Après sa cuisante expérience des trois dernières années, il ne lui reste qu’à tirer les dernières conclusions et profiter de l’ouverture en or que lui offre 2010 pour rendre les clefs.
De sources dignes de foi, on apprend que des diplomates occidentaux à Lomé expriment, en privé, leur scepticisme sur une quelconque capacité de l’actuel Chef de l’Etat à relever le Togo.
L’inquiétude, dans les mêmes milieux, est grandissante au sujet de la rivalité entre lui et son frère Kpatcha.
Le militariste aux instincts vindicatifs disposerait d’une autorité sur une bonne partie de l’armée. On parle même de deux containers d’armes lourdes dont Kpatcha serait le destinataire et qui auraient accosté au port de Lomé.

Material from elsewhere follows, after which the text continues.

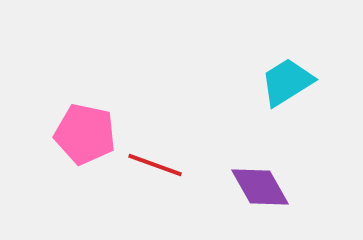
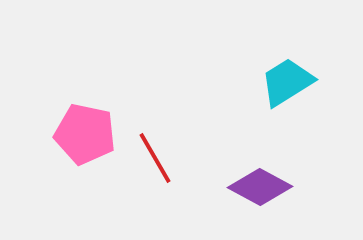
red line: moved 7 px up; rotated 40 degrees clockwise
purple diamond: rotated 32 degrees counterclockwise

Une bonne partie de cette cargaison aurait pu quitter le port pour une destination inconnue, avant que les hommes de Faure ne mettent la main sur le reste. Qui peut dire que le Togo n’est pas une grande surface de poudre?
Il apparaît, au fil des jours, que seul le retrait de l’actuel président et de son parti le RPT, de la scène peut être salutaire pour le Togo.
Tous les observateurs s’accordent pour dire qu’avec eux, le pays continuera d’avoir un problème de transition, étape sans laquelle il ne pourra pas se discipliner constitutionnellement, se stabiliser, et faire son entrée en démocratie.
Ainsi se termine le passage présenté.